The surface layer of the cornea is the epithelium. It makes up about 10% of the thickness of the cornea. If injured, the epithelial cells regenerate. Below the epithelium is the corneal stroma. The stroma does not regenerate. The blade that cuts the LASIK flap penetrates to approximately one-third of the thickness of the corneal stroma. Where the flap meets the corneal bed is called the interface. Epithelial cells may be implanted in the interface either during flap creation or migrate under the flap after surgery.
A medical study of postmortem corneas after "successful" LASIK demonstrated that epithelial ingrowth of varying degrees occurred in 47% of corneas (see abstract below). The risk of epithelial ingrowth is greater for reoperations involving lifting the flap.
Surgical intervention is required in some cases. A high recurrence of epithelial ingrowth is reported after surgical treatment. Epithelial ingrowth may lead to flap melt and vision loss.

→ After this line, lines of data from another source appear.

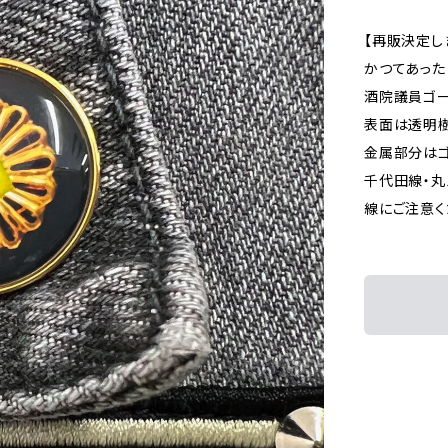
【再販決定し
かつてあった
酒院議員ゴー
表面は透明
金属部分はゴ
千代田線・丸
線にご注意く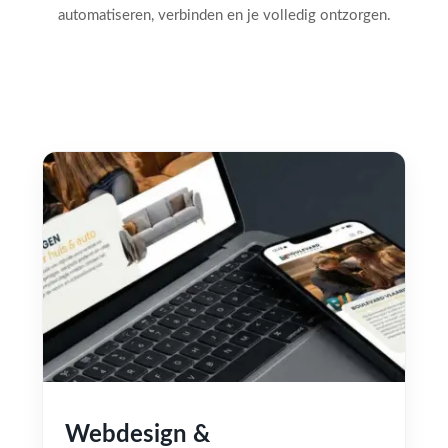
automatiseren, verbinden en je volledig ontzorgen.
Webdesign &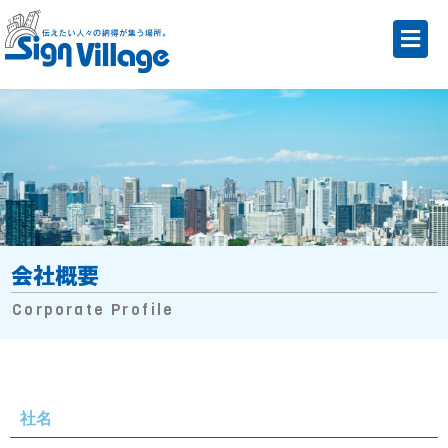
会社概要
Corporate Profile
社名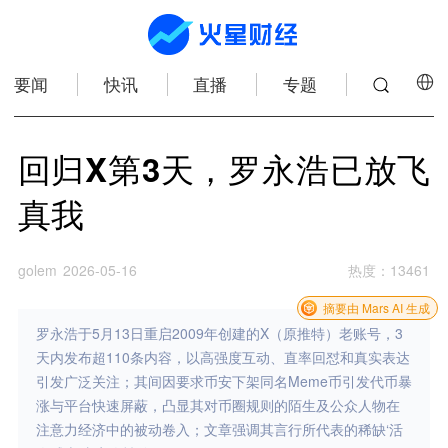
要闻
快讯
直播
专题
回归X第3天，罗永浩已放飞
真我
golem
2026-05-16
热度
：
13461
摘要由 Mars AI 生成
罗永浩于5月13日重启2009年创建的X（原推特）老账号，3
天内发布超110条内容，以高强度互动、直率回怼和真实表达
引发广泛关注；其间因要求币安下架同名Meme币引发代币暴
涨与平台快速屏蔽，凸显其对币圈规则的陌生及公众人物在
注意力经济中的被动卷入；文章强调其言行所代表的稀缺‘活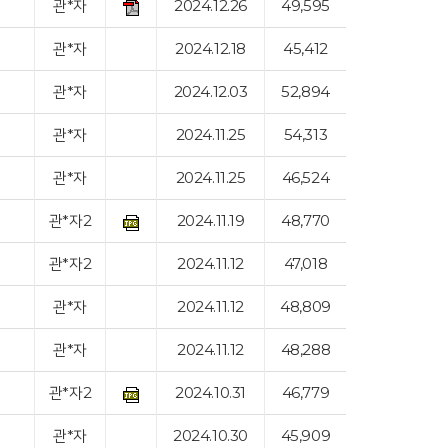
관*자
2024.12.26
49,595
관*자
2024.12.18
45,412
관*자
2024.12.03
52,894
관*자
2024.11.25
54,313
관*자
2024.11.25
46,524
관*자2
2024.11.19
48,770
관*자2
2024.11.12
47,018
관*자
2024.11.12
48,809
관*자
2024.11.12
48,288
관*자2
2024.10.31
46,779
관*자
2024.10.30
45,909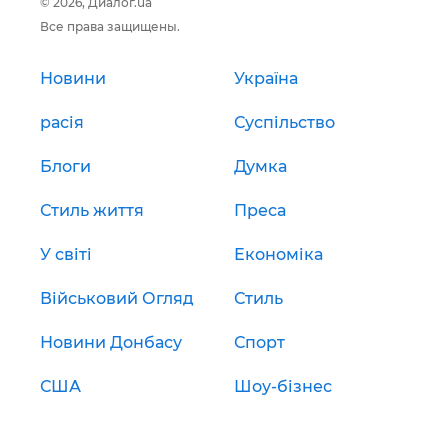
© 2026, Диалог.ua
Все права защищены.
Новини
Україна
расія
Суспільство
Блоги
Думка
Стиль життя
Преса
У світі
Економіка
Військовий Огляд
Стиль
Новини Донбасу
Спорт
США
Шоу-бізнес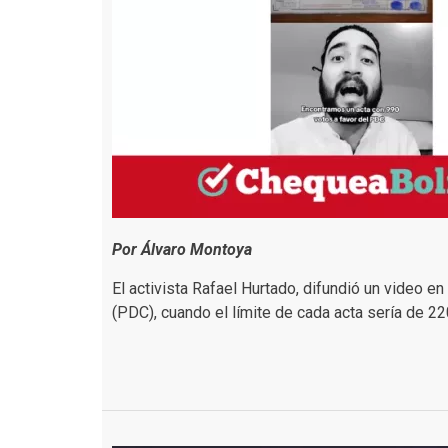
Por Álvaro Montoya
El activista Rafael Hurtado, difundió un video en
(PDC), cuando el límite de cada acta sería de 2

"Epithelial ingrowth is a relatively common complication of LASIK. The risk factors for its development include epithelial defects at the time of or soon after surgery, epithelial basement membrane dystrophy, hyperopic LASIK corrections, repeated LASIK surgery, flap instability, presence of diffuse lamellar keratitis (DLK), and a history of epithelial ingrowth in the fellow eye. While the reported incidence is up to 20%, less than 1% of cases required treatment in 2 large reported series. Most patients with epithelial ingrowth are asymptomatic but have subtle findings on examination. Fluorescein staining can often be seen at the flap edge in the area of the ingrowth, as there usually is incomplete adhesion of the flap to the underlying stroma. Epithelial ingrowth probably occurs postoperatively with an invasion of epithelial cells under the flap. Another possibility is that implantation of epithelial cells in the interface intraoperatively leads to epithelial ingrowth. In most cases, there is continuity between the epithelium in the interface and the surface epithelium with incomplete adhesion of the flap edge, suggesting that a postoperative invasion is the likely etiology." Source: J Cataract Refract Surg. 2004 Apr;30(4):929-31. Advanced epithelial ingrowth 6 months after laser in situ keratomileusis. Latkany RA, Haq FE, Speaker MG.
Pathologic findings in postmortem corneas after successful laser in situ keratomileusis.
Kramer TR, Chuckpaiwong V, Dawson DG, L'Hernault N, Grossniklaus HE, Edelhauser HF.
Cornea. 2005 Jan;24(1):92-102.
Emory Eye Center, Emory University, Atlanta, GA 30322, USA. Theresa_Kramer@emoryhealthcare.org
PURPOSE: To examine the histologic and ultrastructural features of human corneas after successful laser in situ keratomileusis (LASIK).
METHODS: Corneas from 48 eyes of 25 postmortem patients were processed for histology and transmission electron microscopy (TEM). The 25 patients had LASIK between 3 months and 7 years prior to death. Evaluation of all 5 layers of the cornea and the LASIK flap interface region was done using routine histology, periodic acid-Schiff (PAS)-stained specimens, toluidine blue-stained thick sections, and TEM.
RESULTS: In patients for whom visual acuity was known, the first postoperative day uncorrected visual acuity was 20/15 to 20/30. In patients for whom clinical records were available, the postoperative corneal topography was normal and clinical examination showed a semicircular ring of haze at the wound margin of the LASIK flap. Histologically, the LASIK flap measured, on average, 142.7 microm (range, 100-200). A spectrum of abnormal histopathologic and ultrastructural findings was present in all corneas. Findings at the flap surface included elongated basal epithelial cells, epithelial hyperplasia, thickening and undulations of the epithelial basement membrane (EBM), and undulations of Bowman's layer. Findings in or adjacent to the wound included collagen lamellar disarray; activated keratocytes; quiescent keratocytes with small vacuoles; epithelial ingrowth; eosinophilic deposits; PAS-positive, electron-dense granular material interspersed with randomly ordered collagen fibrils; increased spacing between collagen fibrils; and widely spaced banded collagen. There was no observable correlation between postoperative intervals and the severity or type of pathologic change except for the accumulation the electron-dense granular material.
CONCLUSIONS: Permanent pathologic changes were present in all post-LASIK corneas. These changes were most prevalent in the lamellar interface wound. These changes along with other pathologic alterations in post-LASIK corneas may change the functionality of the cornea after LASIK.